Особенность прогрессивного развития человеческих обществ и в них человеческой личности заключается в том, что в качестве одного из необходимых своих условий оно предполагает прогресс материального благосостояния, говоря языком политической экономии, рост народного богатства. Между материальной и духовной цивилизацией существует взаимная обусловленность, но — странным образом — вместе с тем есть и несомненный антагонизм. Материальная цивилизации является одновременно и крыльями, и путами для духа, ибо, если благодаря ей вырастают силы духовного человека, зато и мещанское начало получает необычайную мощь. Для сохранения равновесия между духовным человеком и мещанином требуется гораздо большая энергия со стороны первого, ибо силы мещанина страшно увеличиваются. С ростом богатства мир все более становится хлопочущей о многом Марфой, и невольно забывается скромная Мария с своим «единым на потребу». Было бы долго и излишне здесь перечислять главные условия, все более подчиняющие человека вещам, и характеризовать своеобразный фетишизм современной цивилизации, её «американизм». Несомненно, что эта цивилизация, в своих высших проявлениях бесспорно достигшая небывалых успехов, создаёт страшный для всего индивидуального механизм, захватывающий своими шестернями, зубцами, маховиками индивидуальную жизнь и практически провозглашающий принцип: не суббота для человека, а человек для субботы. Антагонизм между материальной и духовной цивилизацией не искореним, и мещанин всегда будет удерживать свободный полет человеческого духа. Борьба эта ведется с переменным успехом в пользу то одного, то другого начала. Нельзя не признать вместе с Герценом, что головокружительный материальный прогресс XIX века до известной степени нарушил равновесие не в пользу духовного человека, и европейско–американская цивилизация обнаруживает некоторый наклон в сторону мещанства.

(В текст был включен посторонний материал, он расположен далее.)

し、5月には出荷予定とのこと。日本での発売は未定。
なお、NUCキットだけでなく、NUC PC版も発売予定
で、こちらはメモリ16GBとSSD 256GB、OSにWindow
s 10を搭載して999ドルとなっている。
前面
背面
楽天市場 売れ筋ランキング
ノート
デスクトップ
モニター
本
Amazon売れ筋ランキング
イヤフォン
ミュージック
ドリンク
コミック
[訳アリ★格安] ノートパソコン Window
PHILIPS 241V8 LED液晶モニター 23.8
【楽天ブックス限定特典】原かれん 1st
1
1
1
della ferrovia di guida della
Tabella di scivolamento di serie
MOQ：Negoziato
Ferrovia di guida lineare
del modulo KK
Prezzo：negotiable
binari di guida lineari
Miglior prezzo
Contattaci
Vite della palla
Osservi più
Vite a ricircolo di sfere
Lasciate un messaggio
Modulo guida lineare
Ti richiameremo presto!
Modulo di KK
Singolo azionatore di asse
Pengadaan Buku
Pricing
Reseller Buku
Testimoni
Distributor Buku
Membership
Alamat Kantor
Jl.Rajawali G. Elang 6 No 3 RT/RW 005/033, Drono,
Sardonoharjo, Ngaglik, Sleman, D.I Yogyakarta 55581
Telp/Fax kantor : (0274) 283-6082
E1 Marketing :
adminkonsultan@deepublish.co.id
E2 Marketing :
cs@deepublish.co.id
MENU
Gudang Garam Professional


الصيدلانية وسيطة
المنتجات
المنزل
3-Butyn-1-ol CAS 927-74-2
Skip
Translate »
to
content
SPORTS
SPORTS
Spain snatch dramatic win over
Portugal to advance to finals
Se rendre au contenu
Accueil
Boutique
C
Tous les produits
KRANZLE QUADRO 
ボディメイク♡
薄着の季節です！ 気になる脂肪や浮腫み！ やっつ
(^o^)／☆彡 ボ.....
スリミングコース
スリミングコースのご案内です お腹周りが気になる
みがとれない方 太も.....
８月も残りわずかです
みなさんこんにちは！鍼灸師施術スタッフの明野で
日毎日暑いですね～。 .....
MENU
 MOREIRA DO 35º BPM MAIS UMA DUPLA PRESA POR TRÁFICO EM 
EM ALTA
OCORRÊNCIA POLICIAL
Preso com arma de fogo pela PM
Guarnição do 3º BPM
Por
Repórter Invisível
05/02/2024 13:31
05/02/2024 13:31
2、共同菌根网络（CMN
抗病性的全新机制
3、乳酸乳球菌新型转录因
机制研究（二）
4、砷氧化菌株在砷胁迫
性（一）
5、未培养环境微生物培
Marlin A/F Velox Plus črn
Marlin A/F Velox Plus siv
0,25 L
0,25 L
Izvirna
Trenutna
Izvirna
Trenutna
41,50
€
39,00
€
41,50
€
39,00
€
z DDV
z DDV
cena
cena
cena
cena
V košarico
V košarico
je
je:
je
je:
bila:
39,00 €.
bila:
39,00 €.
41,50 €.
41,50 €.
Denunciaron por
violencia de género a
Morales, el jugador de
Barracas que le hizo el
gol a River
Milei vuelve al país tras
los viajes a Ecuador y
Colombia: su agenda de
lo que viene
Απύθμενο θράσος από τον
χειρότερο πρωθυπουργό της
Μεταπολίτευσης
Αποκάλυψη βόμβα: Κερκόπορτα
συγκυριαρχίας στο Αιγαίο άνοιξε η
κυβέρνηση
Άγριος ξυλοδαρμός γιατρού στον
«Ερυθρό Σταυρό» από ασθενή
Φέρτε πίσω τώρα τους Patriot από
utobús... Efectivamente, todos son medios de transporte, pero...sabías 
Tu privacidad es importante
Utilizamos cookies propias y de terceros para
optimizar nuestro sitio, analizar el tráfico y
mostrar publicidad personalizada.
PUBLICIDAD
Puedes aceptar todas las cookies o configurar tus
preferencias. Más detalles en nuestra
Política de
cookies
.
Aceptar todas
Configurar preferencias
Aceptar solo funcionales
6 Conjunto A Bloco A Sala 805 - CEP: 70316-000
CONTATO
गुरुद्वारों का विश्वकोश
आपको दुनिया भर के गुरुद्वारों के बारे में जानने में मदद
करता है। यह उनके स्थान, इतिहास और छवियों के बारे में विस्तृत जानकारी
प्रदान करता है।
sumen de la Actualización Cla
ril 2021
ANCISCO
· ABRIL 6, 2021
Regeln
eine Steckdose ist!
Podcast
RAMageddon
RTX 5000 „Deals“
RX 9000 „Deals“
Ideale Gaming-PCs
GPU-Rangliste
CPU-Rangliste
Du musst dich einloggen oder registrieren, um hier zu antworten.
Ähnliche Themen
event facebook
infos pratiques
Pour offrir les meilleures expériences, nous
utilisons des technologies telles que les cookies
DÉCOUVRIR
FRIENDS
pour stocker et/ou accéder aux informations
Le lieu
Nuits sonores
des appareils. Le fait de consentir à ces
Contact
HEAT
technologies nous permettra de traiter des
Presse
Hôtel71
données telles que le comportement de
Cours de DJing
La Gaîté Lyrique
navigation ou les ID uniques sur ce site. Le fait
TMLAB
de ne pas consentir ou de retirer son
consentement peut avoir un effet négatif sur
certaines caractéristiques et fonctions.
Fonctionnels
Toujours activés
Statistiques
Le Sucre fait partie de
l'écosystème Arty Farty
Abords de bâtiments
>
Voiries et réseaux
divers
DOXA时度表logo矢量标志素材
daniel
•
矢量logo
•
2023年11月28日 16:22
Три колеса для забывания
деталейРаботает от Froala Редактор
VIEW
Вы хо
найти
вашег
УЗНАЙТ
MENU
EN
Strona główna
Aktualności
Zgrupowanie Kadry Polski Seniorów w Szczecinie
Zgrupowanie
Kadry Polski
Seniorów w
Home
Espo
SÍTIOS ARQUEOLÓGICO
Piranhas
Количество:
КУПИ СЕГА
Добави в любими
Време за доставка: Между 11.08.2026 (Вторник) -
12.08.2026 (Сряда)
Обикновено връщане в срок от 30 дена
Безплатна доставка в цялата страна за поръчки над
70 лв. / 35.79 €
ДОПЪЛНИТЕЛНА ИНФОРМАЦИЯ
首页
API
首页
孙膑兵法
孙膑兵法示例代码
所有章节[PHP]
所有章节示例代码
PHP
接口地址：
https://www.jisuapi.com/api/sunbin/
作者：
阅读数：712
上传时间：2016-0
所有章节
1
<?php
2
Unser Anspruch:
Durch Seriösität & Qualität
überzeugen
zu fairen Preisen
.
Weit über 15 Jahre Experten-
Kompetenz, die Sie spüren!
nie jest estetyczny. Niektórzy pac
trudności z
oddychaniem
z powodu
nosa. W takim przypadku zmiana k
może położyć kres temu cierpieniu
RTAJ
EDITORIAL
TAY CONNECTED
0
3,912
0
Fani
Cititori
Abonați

Что же является противовесом духовному мещанству? Конечно, отрицанием мещанства может быть всякая духовная жизнь, как умственная, так и эстетическая, и всякая духовная актуальность, потому развитие и успехи духовной цивилизации парализуют силу мещанства: но самым решительным и единственно непримиримым врагом его является
Но возвратимся к Герцену. Что противопоставлял Герцен европейскому мещанству, которое его так глубоко оскорбляло, и почему он считал Россию призванной осуществить идеи Запада? Ответ поражает своей несообразностью, своим несоответствием вопросу, и в этом опять оказывается вся ограниченность мировоззрения Герцена: потому, что в России сохранилась всеми правдами и неправдами поземельная община и признание права всех на землю (довольно проблематическое). Таким образом, огромная нравственная проблема, мировой вопрос в полном смысле слова, вопрос о возможности настоящей, т. е., не мещанской, цивилизации унижается, вульгаризуется таким до детскости наивным и до мещанства материалистическим ответом. В этом фатальном несоответствии вопроса и ответа, размаха и удара есть что–то поистине трагическое… Герцен снова и со всей силой ударяется головой о границы своего позитивного миросозерцания, которое слишком тесно для его запросов. И на вопрос, заданный Фаустом, неожиданно отвечает Вагнер.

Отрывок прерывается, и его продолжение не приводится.